EVERYTHING from simple hymn tunes to French toccatas were played by visitors to the Association's organ day at the Town Hall on Saturday morning, October 5.
President Robert Cockroft and Borough Organist Gordon Stewart welcomed around 100 visitors, all of them showing great interest in the organ and its music. Some popped in for a short while, others stayed all morning. Gordon played several solo spots to illustrate the organ's colours. Widor's Toccata showed off the brilliance of the full organ while Bach's G Minor Fantasia and Fugue gave visitors a chance to savour its choruses. We were treated to the sounds of the solo reeds in a Handel Overture and to a variety of amusing stop combinations in Noel Rawsthorn's rumbustious Sailor's Hornpipe, which cleverly works in themes from Bach and Widor to name but two!
Both Gordon and organ builder David Wood talked about the organ and its long history and fielded probing questions about it from members of the public. David outlined the most recent work on the instrument - the releathering of several large reservoirs and the provision of new and sophisticated piston action.
Other members of the association were there to answer questions or to help with conducted visits inside the instrument and many took advantage of that.
It was good to see a number of young people, too, and to meet a trio of new first-year organ students from the University music department, all of whom proved to be splendid players already.
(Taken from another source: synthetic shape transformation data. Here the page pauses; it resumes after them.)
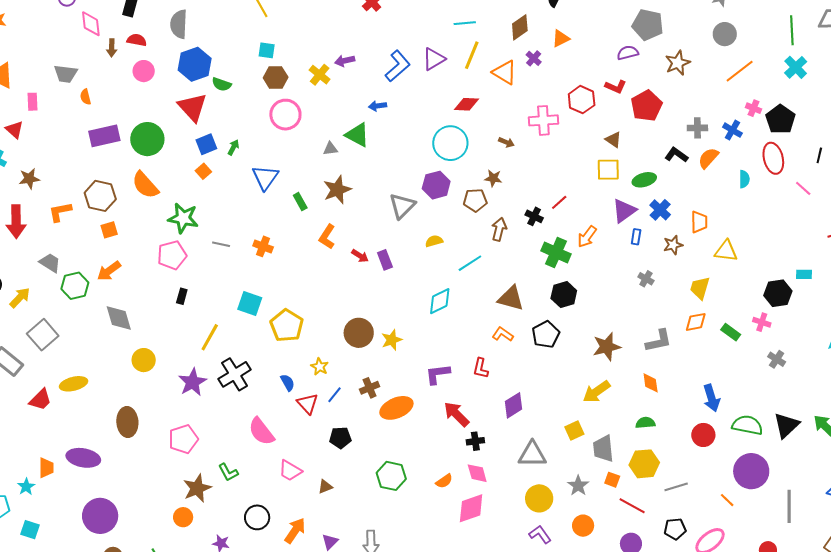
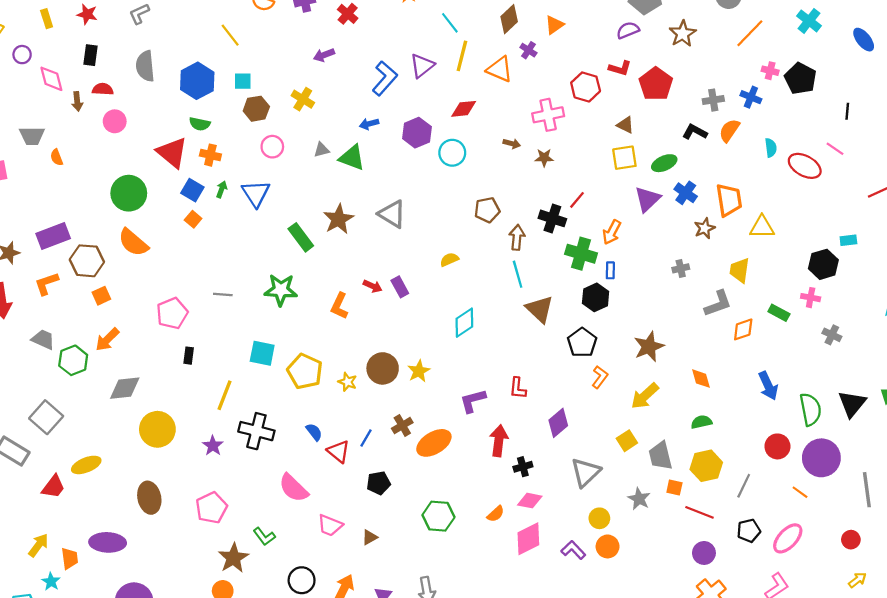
cyan line: (465, 23) -> (450, 23), turned 65
purple arrow: (345, 61) -> (324, 55), moved
blue hexagon: (195, 64) -> (197, 81), moved
pink circle: (285, 115) -> (272, 147), size x0.7
purple rectangle: (104, 136) -> (53, 236), moved
cyan circle: (450, 143) -> (452, 153), size x0.7
blue square: (206, 144) -> (192, 190), turned -30
gray triangle: (330, 149) -> (322, 150), moved
red ellipse: (773, 158) -> (805, 166), moved, turned -40
blue triangle: (265, 177) -> (256, 193), moved
brown star: (493, 178) -> (544, 158), moved
purple hexagon: (436, 185) -> (417, 133), moved
green rectangle: (300, 202) -> (301, 237), size x1.5
gray triangle: (402, 206) -> (392, 214), moved, turned -36
black cross: (534, 216) -> (552, 218), size x1.4
green star: (183, 218) -> (281, 290), moved
orange trapezoid: (699, 222) -> (729, 200), size x1.4
orange L-shape: (327, 237) -> (339, 306), moved
blue rectangle: (636, 237) -> (610, 270), moved
orange cross: (263, 246) -> (210, 155), moved
cyan line: (470, 263) -> (518, 274), moved, turned -65
gray cross: (646, 279) -> (681, 268), turned -35
yellow arrow: (20, 298) -> (38, 545), moved
brown triangle: (511, 298) -> (540, 309), turned 36
gray diamond: (119, 318) -> (125, 388), turned -72
orange diamond: (696, 322) -> (743, 329), moved
orange L-shape: (503, 334) -> (600, 377), moved, turned 100
gray L-shape: (659, 341) -> (718, 304), moved
yellow circle: (144, 360) -> (157, 429), size x1.4
yellow star: (320, 367) -> (348, 382), moved
black cross: (235, 374) -> (256, 431), turned -36
purple star: (193, 382) -> (213, 446), size x0.7
red arrow: (456, 414) -> (499, 441), turned 60
green semicircle: (747, 425) -> (810, 409), turned 76
red circle: (703, 435) -> (777, 446), moved
gray triangle: (532, 454) -> (586, 472), turned -36
pink diamond: (477, 473) -> (530, 501), turned -55
gray line: (676, 487) -> (744, 486), turned -40
yellow circle: (539, 498) -> (599, 518), size x0.7
orange circle: (583, 526) -> (608, 546), moved
purple L-shape: (540, 534) -> (573, 550), moved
Visitors, and especially the children, were eager to see the innards of the organ and were generally fascinated by the floating movement of the wind reservoirs and with the thousands of pipes - particularly the biggest, bottom C of the 32ft contra bombarde.
The big thrill for most, though, was to sit at the console and play. Any shyness was thrown to the wind and even those whose keyboard accomplishment was perhaps less than perfect thoroughly enjoyed themselves.
And that's what the event was all about.
Organ music was on sale from a stall kindly provided by Woods Music Shop and run by two patient and delightful young ladies and the kettle, for coffee, was rarely switched off.
The organ at Huddersfield Parish Church was also open to view and try and a number of the Town Hall visitors went along there as well. The event was run inconjunction with Kirklees Ccouncil's Cultural Services and it was pleasing to welcome along arts officer Rod Birtles and to be looked after by steward David Hollingsworth, a former association member (who we hope will be returning to the fold).
Words of thanks from the president - to Kirklees for allowing us the use of the organ, to Gordon and David for their efforts and to everyone for turning up - rounded the morning off nicely.